When the jigsaw pieces don’t fit
Each year, hundreds of children are born with multiple abnormalities. Sometimes, the jigsaw pieces just don’t fit into a recognisable diagnosis, and that has ramifications for the child and their family.
In these cases, the paediatrician may refer the family to a genetics clinic. There, a clinical geneticist (a medical doctor who specialises in genetic disorders) will take a detailed medical and family history, perform an examination, and possibly order further tests.
Geneticists often act as medical detectives, trying to find a pattern that fits. However, despite the most advanced testing, there are still children for whom no diagnosis can be made. Today, newer genomic technologies such as chromosomal microarray and whole-exome or genome sequencing can sometimes solve previously unsolved cases, but even with these advances, many families still remain without clear answers.
Emma’s long journey to find answers
Emma was referred to our clinic when she was five. She was small for her age, had developmental delay, a cleft palate, and some unusual facial features.
Despite exhaustive tests and assessments, no cause was found. “We’ve been told that there’s no label for what she’s got,” her parents said. “But it doesn’t change how we care for her.”
Every few years, Emma returns to the genetics clinic, where I review her case and we discuss new tests that might lead to a diagnosis. Over time, her family has become less anxious about not having an answer. “At first we just wanted to know why,” her father told me, “but now we’ve learnt to live with the uncertainty.”
Why families return to genetics clinics again and again
Families often return seeking updates — has something new been discovered? Are there other children like ours? Would new testing finally provide the answers?
Emma’s mother once said, “I just want to know if it’s something we’ve passed on. I don’t want my child to go through what I’ve had to.”

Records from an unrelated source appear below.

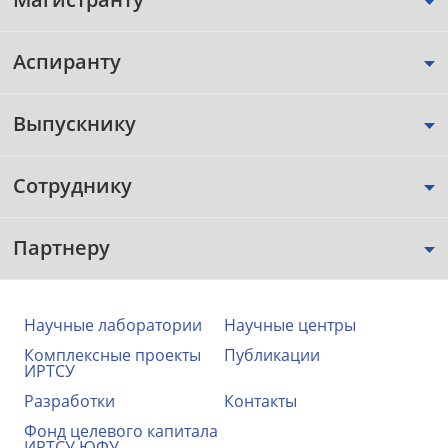
Аспиранту
Выпускнику
Сотруднику
Партнеру
Научные лаборатории
Научные центры
Комплексные проекты
Публикации
ИРТСУ
Разработки
Контакты
Фонд целевого капитала
ИРТСУ ЮФУ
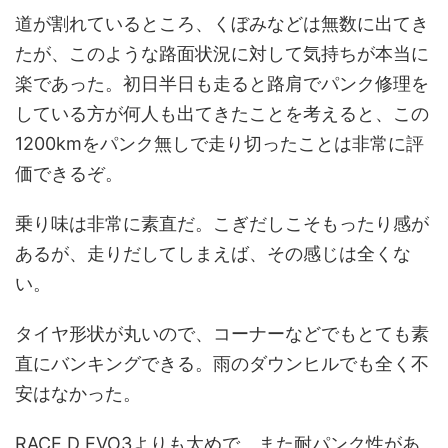
道が割れているところ、くぼみなどは無数に出てき
たが、このような路面状況に対して気持ちが本当に
楽であった。初日半日も走ると路肩でパンク修理を
している方が何人も出てきたことを考えると、この
1200kmをパンク無しで走り切ったことは非常に評
価できるぞ。
乗り味は非常に素直だ。こぎだしこそもったり感が
あるが、走りだしてしまえば、その感じは全くな
い。
タイヤ形状が丸いので、コーナーなどでもとても素
直にバンキングできる。雨のダウンヒルでも全く不
安はなかった。
RACE D EVO3よりも太めで、また耐パンク性があ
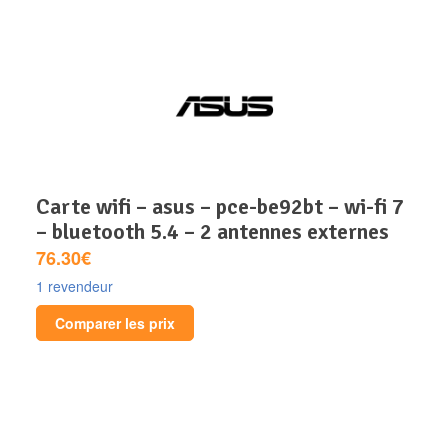
carte wifi – asus – pce-be92bt – wi-fi 7
– bluetooth 5.4 – 2 antennes externes
76.30€
1 revendeur
Comparer les prix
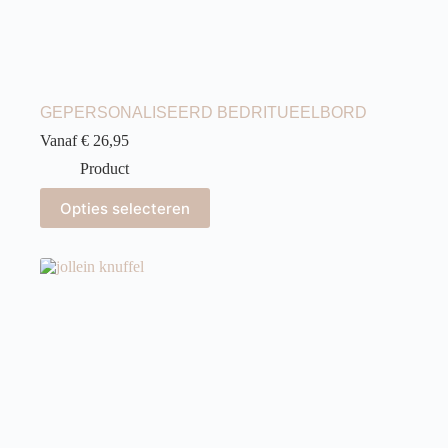
GEPERSONALISEERD BEDRITUEELBORD
Vanaf € 26,95
Product
Opties selecteren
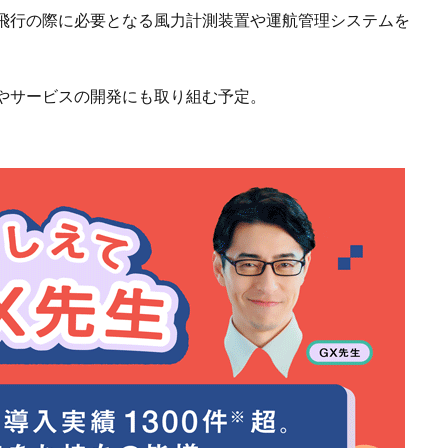
飛行の際に必要となる風力計測装置や運航管理システムを
やサービスの開発にも取り組む予定。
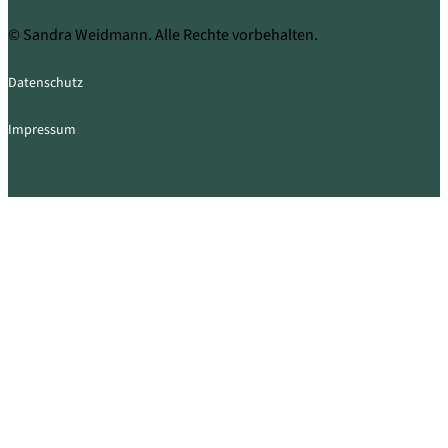
© Sandra Weidmann. Alle Rechte vorbehalten.
Datenschutz
Impressum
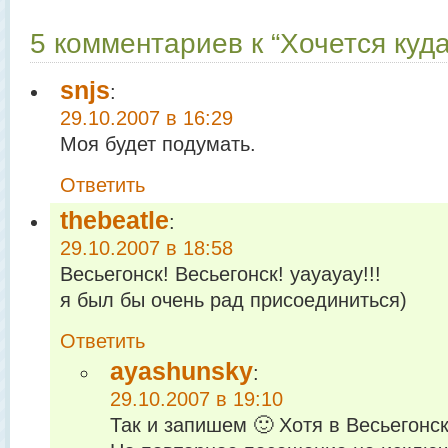
5 комментариев к “Хочется куда
snjs
:
29.10.2007 в 16:29
Моя будет подумать.
Ответить
thebeatle
:
29.10.2007 в 18:58
Весьегонск! Весьегонск! уауауау!!!
я был бы очень рад присоединиться)
Ответить
ayashunsky
:
29.10.2007 в 19:10
Так и запишем 🙂 Хотя в Весьегонск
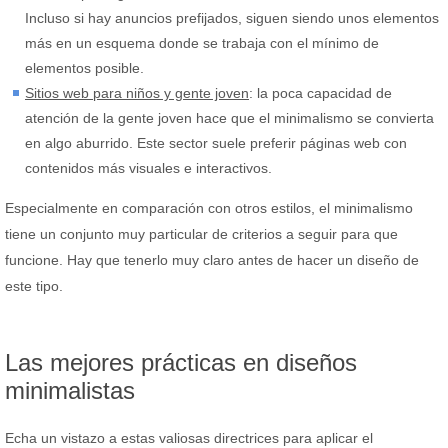
Incluso si hay anuncios prefijados, siguen siendo unos elementos
más en un esquema donde se trabaja con el mínimo de
elementos posible.
Sitios web para niños y gente joven
: la poca capacidad de
atención de la gente joven hace que el minimalismo se convierta
en algo aburrido. Este sector suele preferir páginas web con
contenidos más visuales e interactivos.
Especialmente en comparación con otros estilos, el minimalismo
tiene un conjunto muy particular de criterios a seguir para que
funcione. Hay que tenerlo muy claro antes de hacer un diseño de
este tipo.
Las mejores prácticas en diseños
minimalistas
Echa un vistazo a estas valiosas directrices para aplicar el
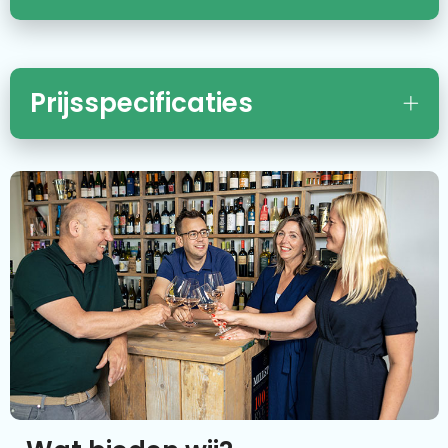
Prijsspecificaties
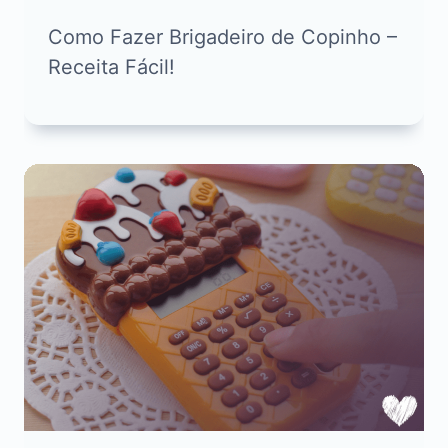
Como Fazer Brigadeiro de Copinho –
Receita Fácil!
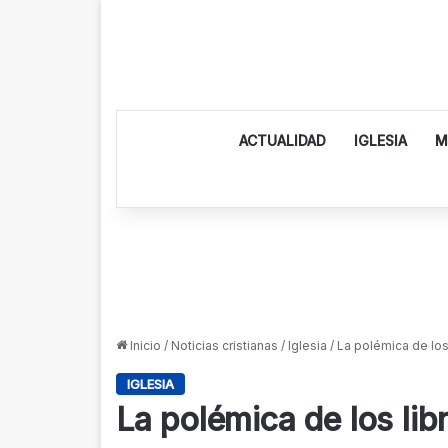
ACTUALIDAD
IGLESIA
M
Inicio
/
Noticias cristianas
/
Iglesia
/
La polémica de los
IGLESIA
La polémica de los li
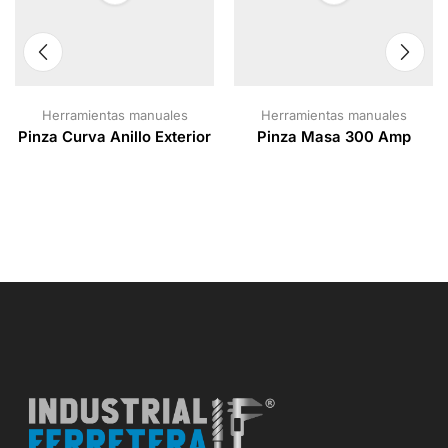
Herramientas manuales
Herramientas manuales
Pinza Curva Anillo Exterior
Pinza Masa 300 Amp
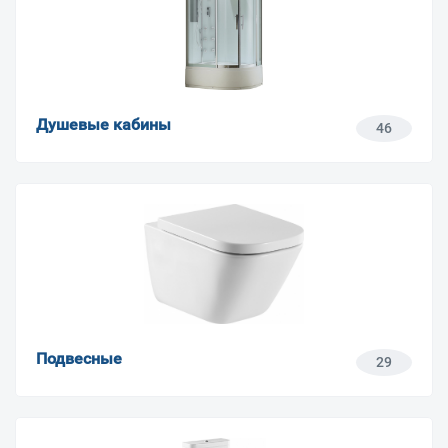
Душевые кабины
46
Подвесные
29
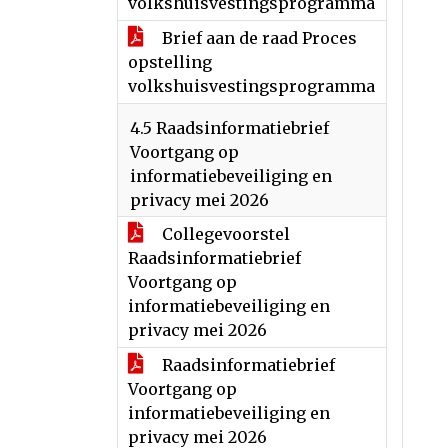
volkshuisvestingsprogramma
Brief aan de raad Proces
opstelling
volkshuisvestingsprogramma
4.5 Raadsinformatiebrief
Voortgang op
informatiebeveiliging en
privacy mei 2026
Collegevoorstel
Raadsinformatiebrief
Voortgang op
informatiebeveiliging en
privacy mei 2026
Raadsinformatiebrief
Voortgang op
informatiebeveiliging en
privacy mei 2026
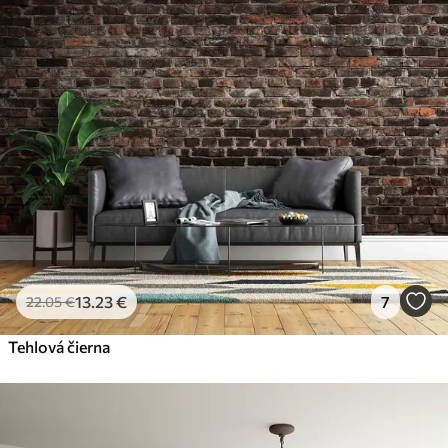
13
.23
€
7
22
.05
€
Tehlová čierna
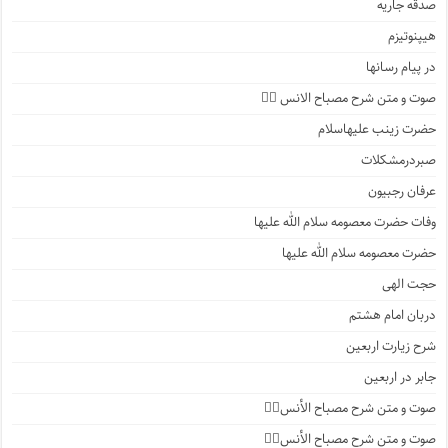
صدقه جاریه
هیپنوتیزم
در پیام رسانها
صوت و متن شرح مصباح الانس ۵️⃣
حضرت زینب علیهاسلام
صبردرمشکلات
عرفان رجبیون
وفات حضرت معصومه سلام الله علیها
حضرت معصومه سلام الله علیها
حجت الهی
دربان امام هشتم
شرح زیارت اربعین
جابر در اربعین
صوت و متن شرح مصباح الأنس۴️⃣
صوت و متن شرح مصباح الأنس۳️⃣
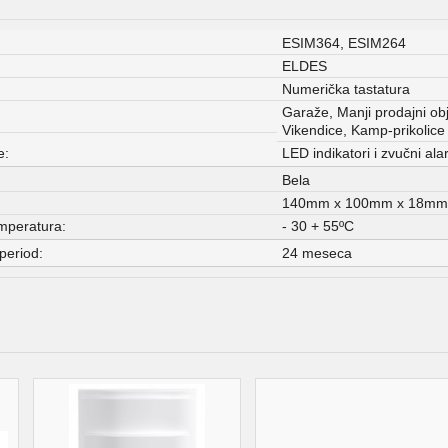
ESIM364, ESIM264
ELDES
Numerička tastatura
Garaže, Manji prodajni obj
Vikendice, Kamp-prikolice
e:
LED indikatori i zvučni al
Bela
140mm x 100mm x 18m
mperatura:
- 30 + 55ºC
period:
24 meseca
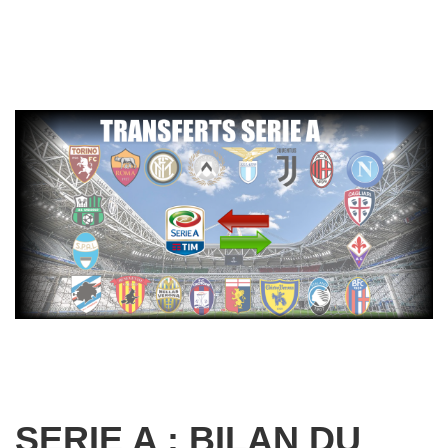
SERIE A : BILAN DU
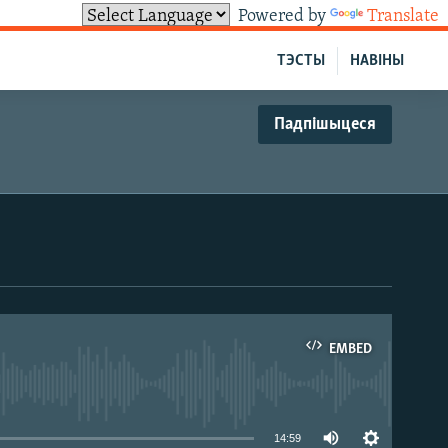
Powered by
Translate
ТЭСТЫ
НАВІНЫ
Падпішыцеся
EMBED
able
14:59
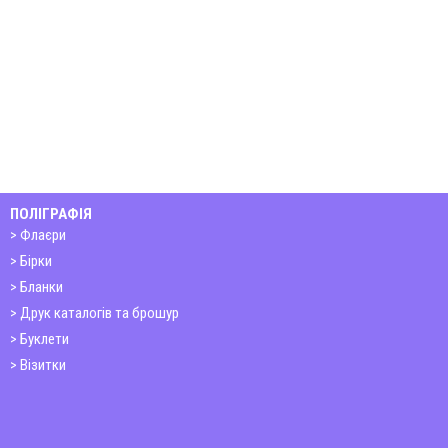
ПОЛІГРАФІЯ
Флаєри
Бірки
Бланки
Друк каталогів та брошур
Буклети
Візитки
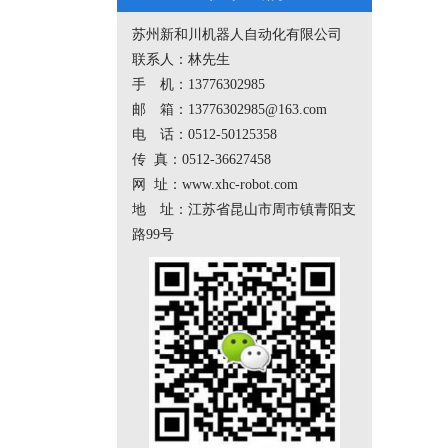
苏州新和川机器人自动化有限公司
联系人：林先生
手 机：13776302985
邮 箱：13776302985@163.com
电 话：0512-50125358
传 真：0512-36627458
网 址：www.xhc-robot.com
地 址：江苏省昆山市周市镇青阳支
路99号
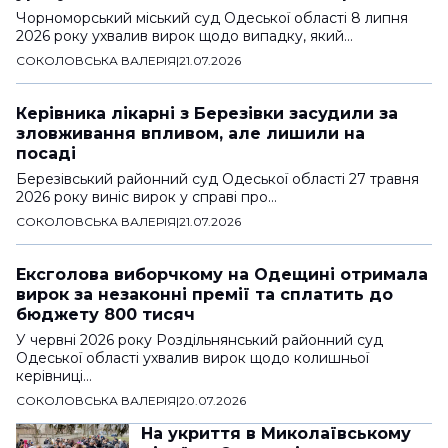
Чорноморський міський суд Одеської області 8 липня
2026 року ухвалив вирок щодо випадку, який…
СОКОЛОВСЬКА ВАЛЕРІЯ
|
21.07.2026
Керівника лікарні з Березівки засудили за
зловживання впливом, але лишили на
посаді
Березівський районний суд Одеської області 27 травня
2026 року виніс вирок у справі про…
СОКОЛОВСЬКА ВАЛЕРІЯ
|
21.07.2026
Ексголова виборчкому на Одещині отримала
вирок за незаконні премії та сплатить до
бюджету 800 тисяч
У червні 2026 року Роздільнянський районний суд
Одеської області ухвалив вирок щодо колишньої
керівниці…
СОКОЛОВСЬКА ВАЛЕРІЯ
|
20.07.2026
На укриття в Миколаївському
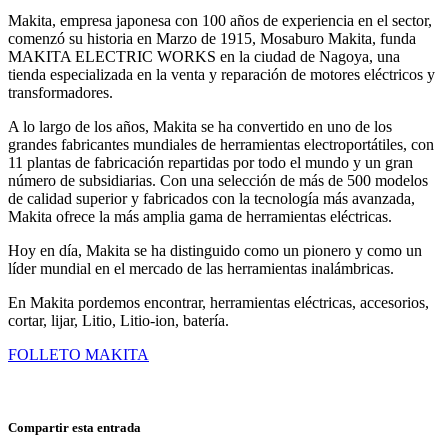
Makita, empresa japonesa con 100 años de experiencia en el sector,
comenzó su historia en Marzo de 1915, Mosaburo Makita, funda
MAKITA ELECTRIC WORKS en la ciudad de Nagoya, una
tienda especializada en la venta y reparación de motores eléctricos y
transformadores.
A lo largo de los años, Makita se ha convertido en uno de los
grandes fabricantes mundiales de herramientas electroportátiles, con
11 plantas de fabricación repartidas por todo el mundo y un gran
número de subsidiarias. Con una selección de más de 500 modelos
de calidad superior y fabricados con la tecnología más avanzada,
Makita ofrece la más amplia gama de herramientas eléctricas.
Hoy en día, Makita se ha distinguido como un pionero y como un
líder mundial en el mercado de las herramientas inalámbricas.
En Makita pordemos encontrar, herramientas eléctricas, accesorios,
cortar, lijar, Litio, Litio-ion, batería.
FOLLETO MAKITA
Compartir esta entrada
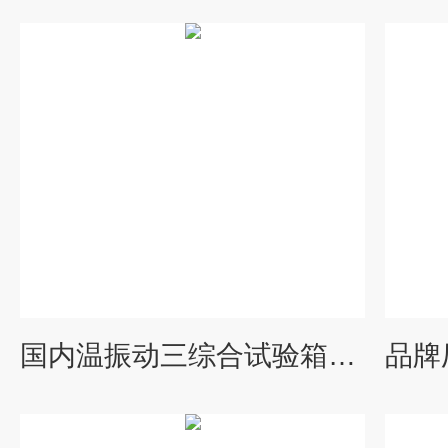
国内温振动三综合试验箱设备厂家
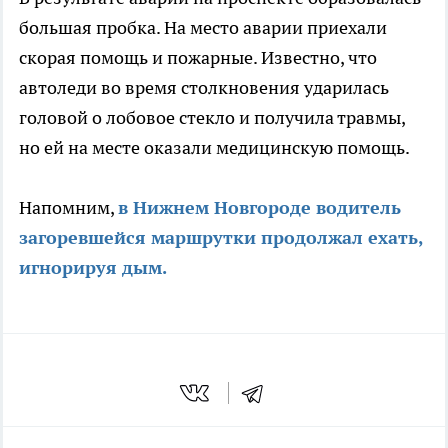
большая пробка. На место аварии приехали
скорая помощь и пожарные. Известно, что
автоледи во время столкновения ударилась
головой о лобовое стекло и получила травмы,
но ей на месте оказали медицинскую помощь.
Напомним,
в Нижнем Новгороде водитель
загоревшейся маршрутки продолжал ехать,
игнорируя дым.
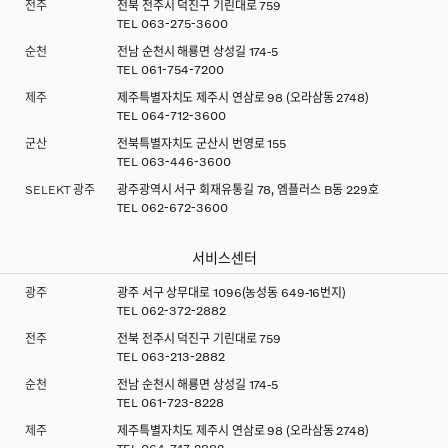
전주
전북 전주시 덕진구 기린대로 759
TEL
063-275-3600
순천
전남 순천시 해룡면 상성길 174-5
TEL
061-754-7200
제주
제주특별자치도 제주시 연삼로 98 (오라삼동 2748)
TEL
064-712-3600
군산
전북특별자치도 군산시 번영로 155
TEL
063-446-3600
SELEKT 광주
광주광역시 서구 회재유통길 78, 엠플러스 B동 229호
TEL
062-672-3600
서비스센터
광주
광주 서구 상무대로 1096(농성동 649-16번지)
TEL
062-372-2882
전주
전북 전주시 덕진구 기린대로 759
TEL
063-213-2882
순천
전남 순천시 해룡면 상성길 174-5
TEL
061-723-8228
제주
제주특별자치도 제주시 연삼로 98 (오라삼동 2748)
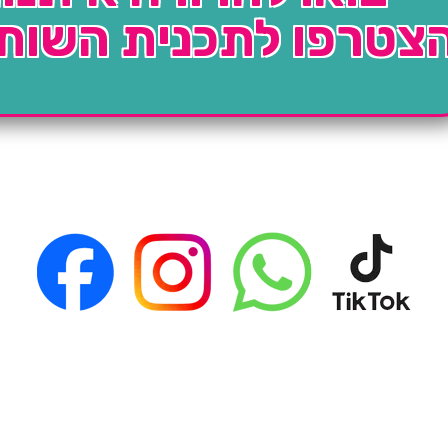
צטרפו לתכנית השות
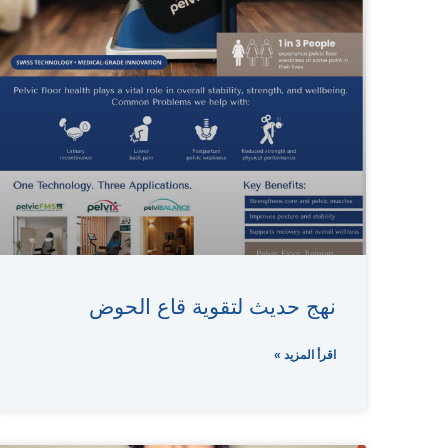
نهج حديث لتقوية قاع الحوض
اقرأ المزيد »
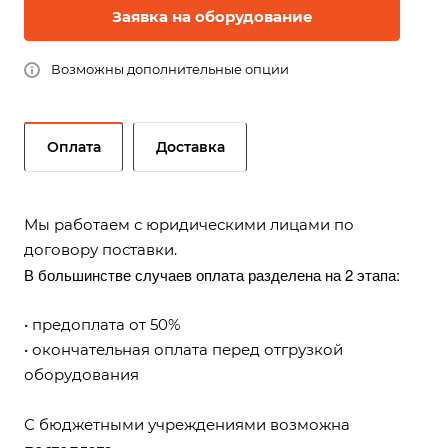
Заявка на оборудование
Возможны дополнительные опции
Оплата
Доставка
Мы работаем с юридическими лицами по
договору поставки.
В большинстве случаев оплата разделена на 2 этапа:
• предоплата от 50%
• окончательная оплата перед отгрузкой
оборудования
С бюджетными учреждениями возможна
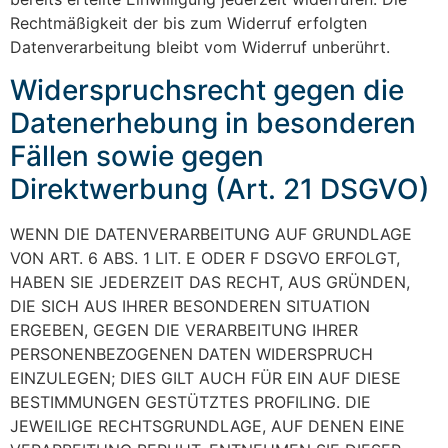
Rechtmäßigkeit der bis zum Widerruf erfolgten
Datenverarbeitung bleibt vom Widerruf unberührt.
Widerspruchsrecht gegen die
Datenerhebung in besonderen
Fällen sowie gegen
Direktwerbung (Art. 21 DSGVO)
WENN DIE DATENVERARBEITUNG AUF GRUNDLAGE
VON ART. 6 ABS. 1 LIT. E ODER F DSGVO ERFOLGT,
HABEN SIE JEDERZEIT DAS RECHT, AUS GRÜNDEN,
DIE SICH AUS IHRER BESONDEREN SITUATION
ERGEBEN, GEGEN DIE VERARBEITUNG IHRER
PERSONENBEZOGENEN DATEN WIDERSPRUCH
EINZULEGEN; DIES GILT AUCH FÜR EIN AUF DIESE
BESTIMMUNGEN GESTÜTZTES PROFILING. DIE
JEWEILIGE RECHTSGRUNDLAGE, AUF DENEN EINE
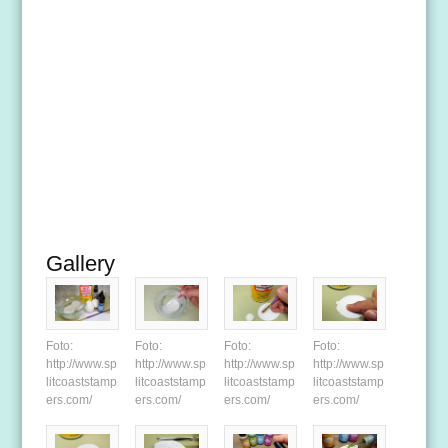
Gallery
Foto:
Foto:
Foto:
Foto:
http://www.sp
http://www.sp
http://www.sp
http://www.sp
litcoaststamp
litcoaststamp
litcoaststamp
litcoaststamp
ers.com/
ers.com/
ers.com/
ers.com/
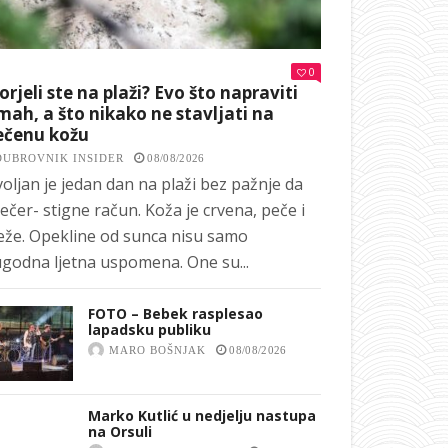
0
orjeli ste na plaži? Evo što napraviti
ah, a što nikako ne stavljati na
ečenu kožu
DUBROVNIK INSIDER
08/08/2026
oljan je jedan dan na plaži bez pažnje da
ečer- stigne račun. Koža je crvena, peče i
eže. Opekline od sunca nisu samo
godna ljetna uspomena. One su...
FOTO – Bebek rasplesao
lapadsku publiku
MARO BOŠNJAK
08/08/2026
Marko Kutlić u nedjelju nastupa
na Orsuli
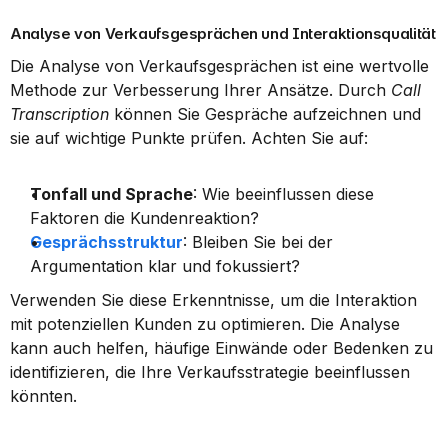
Analyse von Verkaufsgesprächen und Interaktionsqualität
Die Analyse von Verkaufsgesprächen ist eine wertvolle 
Methode zur Verbesserung Ihrer Ansätze. Durch 
Call 
Transcription
 können Sie Gespräche aufzeichnen und 
sie auf wichtige Punkte prüfen. Achten Sie auf:
Tonfall und Sprache
: Wie beeinflussen diese 
Faktoren die Kundenreaktion?
Gesprächsstruktur
: Bleiben Sie bei der 
Argumentation klar und fokussiert?
Verwenden Sie diese Erkenntnisse, um die Interaktion 
mit potenziellen Kunden zu optimieren. Die Analyse 
kann auch helfen, häufige Einwände oder Bedenken zu 
identifizieren, die Ihre Verkaufsstrategie beeinflussen 
könnten.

For many children with conditions like Emma’s, the genetic change occurs for the first time in that child, meaning the chance of it happening again is usually very low. This can only be clarified through detailed genetic testing.
How new technology is changing old mysteries
In the last decade, remarkable progress has been made in understanding the human genome. Chromosomal microarray and genome sequencing have provided explanations for many families who once left clinics with no answers.
But while the technology has changed, the emotional landscape has not. The longing to understand, the fear of what might be found, and the resilience that grows in the absence of certainty remain constant.
- In contrast to Emma’s family, some parents receive a clear diagnosis early on — but that can bring its own challenges. Part 2 explores what happens when the answer you wished for arrives, and life must continue with a label.
- Some names have been changed to protect the confidentiality of the individuals involved.
Dr Susan White is a clinical geneticist based in Melbourne.
Editor’s note (2025, updated for the web):
Since this article was first written, genomic testing such as chromosomal microarray and whole-genome sequencing has transformed the search for answers in rare genetic conditions. While more families are now receiving diagnoses, many continue to live with uncertainty — making these reflections as relevant today as ever.